Note that, according to this blog post , GCC 4.4.3 used to output 0 instead of 1 in the second test.

A possibly related question indicates that a bug has been corrected in GCC 4.6, which might explain why GCC's result is different.

I would like to confirm if any of these results would be incorrect, or if some subtle evaluation steps (eg a new preprocessor optimization) would justify the difference between these compilers.

Answer 1

This answer is about something that you should resolve before you go further, because it is going to make reasoning about what happens much harder otherwise:

Surely printing 0.1 = 0x0.07fff00000001p-1022 or 0.1 = 0x0.0000000000001p-1022 can only be a bug on your compilation platform caused by ABI mismatch when using -mfpmath=387 . None of these values can be excused by excess precision.
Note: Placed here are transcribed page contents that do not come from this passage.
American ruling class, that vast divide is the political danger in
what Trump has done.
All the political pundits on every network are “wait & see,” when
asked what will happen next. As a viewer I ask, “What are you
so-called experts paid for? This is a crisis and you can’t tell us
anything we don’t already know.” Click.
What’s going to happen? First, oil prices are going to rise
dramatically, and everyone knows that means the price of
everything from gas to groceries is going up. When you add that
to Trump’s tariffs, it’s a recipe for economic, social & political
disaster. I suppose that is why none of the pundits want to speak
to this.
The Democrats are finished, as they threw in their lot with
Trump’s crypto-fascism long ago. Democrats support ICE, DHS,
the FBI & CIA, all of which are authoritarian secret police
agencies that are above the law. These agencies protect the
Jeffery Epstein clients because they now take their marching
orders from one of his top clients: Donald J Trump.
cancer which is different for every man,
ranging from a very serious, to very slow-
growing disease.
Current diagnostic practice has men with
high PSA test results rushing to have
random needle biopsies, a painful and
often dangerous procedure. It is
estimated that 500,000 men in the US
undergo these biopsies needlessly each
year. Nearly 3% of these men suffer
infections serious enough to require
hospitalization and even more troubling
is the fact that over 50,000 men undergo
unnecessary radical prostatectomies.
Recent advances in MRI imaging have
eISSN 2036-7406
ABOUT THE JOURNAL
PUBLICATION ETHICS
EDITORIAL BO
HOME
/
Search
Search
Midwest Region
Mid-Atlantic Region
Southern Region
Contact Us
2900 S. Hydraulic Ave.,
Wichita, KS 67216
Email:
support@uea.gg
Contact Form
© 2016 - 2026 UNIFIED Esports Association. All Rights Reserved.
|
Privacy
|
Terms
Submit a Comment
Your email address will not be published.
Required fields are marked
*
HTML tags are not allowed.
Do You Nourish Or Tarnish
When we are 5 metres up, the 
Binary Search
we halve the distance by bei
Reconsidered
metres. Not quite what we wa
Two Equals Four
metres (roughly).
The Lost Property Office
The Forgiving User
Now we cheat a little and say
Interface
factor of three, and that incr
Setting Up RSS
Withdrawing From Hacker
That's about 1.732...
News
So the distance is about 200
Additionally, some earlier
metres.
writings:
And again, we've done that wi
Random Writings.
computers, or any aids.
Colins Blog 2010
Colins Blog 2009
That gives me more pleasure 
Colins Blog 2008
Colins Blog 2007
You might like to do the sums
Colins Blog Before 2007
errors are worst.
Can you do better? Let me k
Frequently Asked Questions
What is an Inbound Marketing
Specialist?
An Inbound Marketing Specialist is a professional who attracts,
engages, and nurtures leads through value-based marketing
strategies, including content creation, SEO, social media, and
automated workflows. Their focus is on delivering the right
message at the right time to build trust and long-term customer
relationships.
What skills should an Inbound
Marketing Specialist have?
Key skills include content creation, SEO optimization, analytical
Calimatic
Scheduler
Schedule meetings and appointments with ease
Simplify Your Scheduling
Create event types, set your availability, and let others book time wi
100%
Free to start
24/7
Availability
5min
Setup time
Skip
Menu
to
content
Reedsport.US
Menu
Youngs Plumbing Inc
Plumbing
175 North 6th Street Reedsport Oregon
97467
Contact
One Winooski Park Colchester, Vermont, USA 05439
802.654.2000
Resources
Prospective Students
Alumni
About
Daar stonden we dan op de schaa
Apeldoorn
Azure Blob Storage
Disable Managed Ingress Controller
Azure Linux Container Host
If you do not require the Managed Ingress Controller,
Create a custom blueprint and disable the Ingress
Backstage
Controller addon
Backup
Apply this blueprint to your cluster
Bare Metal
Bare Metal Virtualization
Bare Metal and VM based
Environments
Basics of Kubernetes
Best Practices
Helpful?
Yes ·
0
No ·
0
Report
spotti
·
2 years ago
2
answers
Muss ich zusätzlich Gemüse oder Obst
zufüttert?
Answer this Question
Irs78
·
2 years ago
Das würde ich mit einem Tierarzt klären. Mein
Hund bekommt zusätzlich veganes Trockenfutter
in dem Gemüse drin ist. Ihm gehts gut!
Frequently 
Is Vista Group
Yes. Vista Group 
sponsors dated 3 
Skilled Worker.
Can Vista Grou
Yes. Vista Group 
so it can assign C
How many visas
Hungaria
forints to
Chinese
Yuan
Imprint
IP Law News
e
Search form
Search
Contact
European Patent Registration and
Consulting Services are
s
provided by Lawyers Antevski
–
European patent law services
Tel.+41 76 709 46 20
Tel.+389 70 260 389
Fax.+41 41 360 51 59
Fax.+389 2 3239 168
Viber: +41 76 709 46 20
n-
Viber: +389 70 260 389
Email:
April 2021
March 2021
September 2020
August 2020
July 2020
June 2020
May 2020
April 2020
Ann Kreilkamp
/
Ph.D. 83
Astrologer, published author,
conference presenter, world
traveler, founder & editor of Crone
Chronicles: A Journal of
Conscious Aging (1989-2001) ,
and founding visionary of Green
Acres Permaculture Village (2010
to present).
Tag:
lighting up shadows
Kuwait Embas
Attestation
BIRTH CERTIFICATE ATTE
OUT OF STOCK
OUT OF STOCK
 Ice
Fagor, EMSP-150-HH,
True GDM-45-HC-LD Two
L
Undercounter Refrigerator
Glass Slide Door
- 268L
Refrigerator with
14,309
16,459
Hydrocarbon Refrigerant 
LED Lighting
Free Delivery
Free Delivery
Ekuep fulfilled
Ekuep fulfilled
You could try to include your own conversion-to-readable-format in the test file, so that that conversion is also compiled with -mfpmath=387 . Or make a small stub in another file, not compiled with that option, with a minimalistic call convention:

In other file:

double d;
void print_double(void)
{
  printf("%a", d);
}

In the file compiled with -mfpmath=387 :

extern double d;
d = 0.1;
print_double();

Answer 2

Ignoring the printf problem which Pascal Cuoq addressed, I think GCC is correct here: according to the C99 standard, FLT_EVAL_METHOD == 2 should

evaluate all operations and constants to the range and precision of the long double type.

So, in this case, both 0.1 and 1.0 / ten are being evaluated to an extended precision approximation of 1/10.

I'm not sure what Clang is doing, though this question might provide some help.